They talk and drift and talk some more and Sid is active and engaged clear up until Sera asks after the Disciple. That's when she falls a little quiet as she tries to figure out what to say. And in that quiet Sera can practically feel the emotions that war in the other woman in unequal measure. Anger, hurt, sadness, betrayal, but mostly a heartbreak that's only barely begun to heal.
"Nope," she says shortly, deciding on the simplest answer. And though she's a little too breezy there's a hard line of And I don't want to beneath it.
Serafíne
Hell no, of course they haven't settled on a name.
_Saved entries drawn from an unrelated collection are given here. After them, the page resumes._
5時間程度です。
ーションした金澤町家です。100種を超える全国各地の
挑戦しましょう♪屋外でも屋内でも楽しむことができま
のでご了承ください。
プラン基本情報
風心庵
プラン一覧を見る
Honey Bunches of Chokes, one of Dee's roller derby teammates, suggested Bette Davis and the Raccoons, which went over very, very well at the flea market they played in Tuba City, Arizona. Ever been there? Sera thinks they have a dairy queen. She doesn't remember much because they also have peyote, which goes very, very well with peanut butter blizzards.
They shop. Sometimes it is just window shopping, their twin reflections in the reflective glass, another pair of young women amongst a living, moving, river of strangers. Sera drags Sid into every open gallery they pass, too, wandering through and studying the art. Not with an artist's eye, mind, or even a hipster's pseudo-intellectual (completely intellectual?) palette of understanding, no. Sera's wander-throughs are far less pointed but subject to suggest updrafts, when she espies something she loves, something that feels right, like a heart smashed on canvas, or smoke-against-the-sky in the evening.
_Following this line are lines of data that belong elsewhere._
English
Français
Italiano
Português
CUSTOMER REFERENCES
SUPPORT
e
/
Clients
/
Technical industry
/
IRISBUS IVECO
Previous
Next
Her second-favorite shops are the vintage thrifts. Around here they may not be so thrifty, but Sera links arms with Sid and ducks through the cluttered, curated displays at the entrances and leads her up and down the stairs, burrowing through the clothes with a sort of brazen efficiency. She does not buy anything though she seriously considers a vintage fedora with a velvet ribbon around the brim and spends some time over a display of long faux pearl necklaces from the 50s and 60s, the old patina yellowing with age. Tells Sid that you are supposed to be able to tell the difference between real pearls and fake pearls by running them across your teeth, but she's never had the knack.
"I like bowling with hallucinogens." Sera flashes back, about bowling. "In places that haven't changed in forty years. You know, wood paneling. Snack bars serving fried bologna and beer. Hadn't been to a bowling alley before we played that one in Utah since Raleigh, though back there we'd go maybe once a month, get fucked up. Knew a guy who worked the shoe counter there - "
And so on.
This tip of her head, aslant. To that Nope. An aspect of listening, and they still may have arms threaded and if so Sera swings her body closer. Bumps up against Sid. Tightens her goddamned grip.
"Tell me about it." Quiet. "C'mon, Sid. Don't keep that in."
Sid
They shop and Sid doesn't buy much, though she does pick up a vintage fedora with a velvet ribbon around the brim, because Sera looks at it and looks at it and when she finally sets it down Sid swoops in behind her to pick it up. "I don't need a bag," she tells the clerk, and she hands it over with a slight, crooked sort of grin. She has tales of her own to add, though the ones including mind-altering substances are few and far between. Sid's staunch refusal to reveal details of her past seems to have returned and settled into a quiet sense of privacy.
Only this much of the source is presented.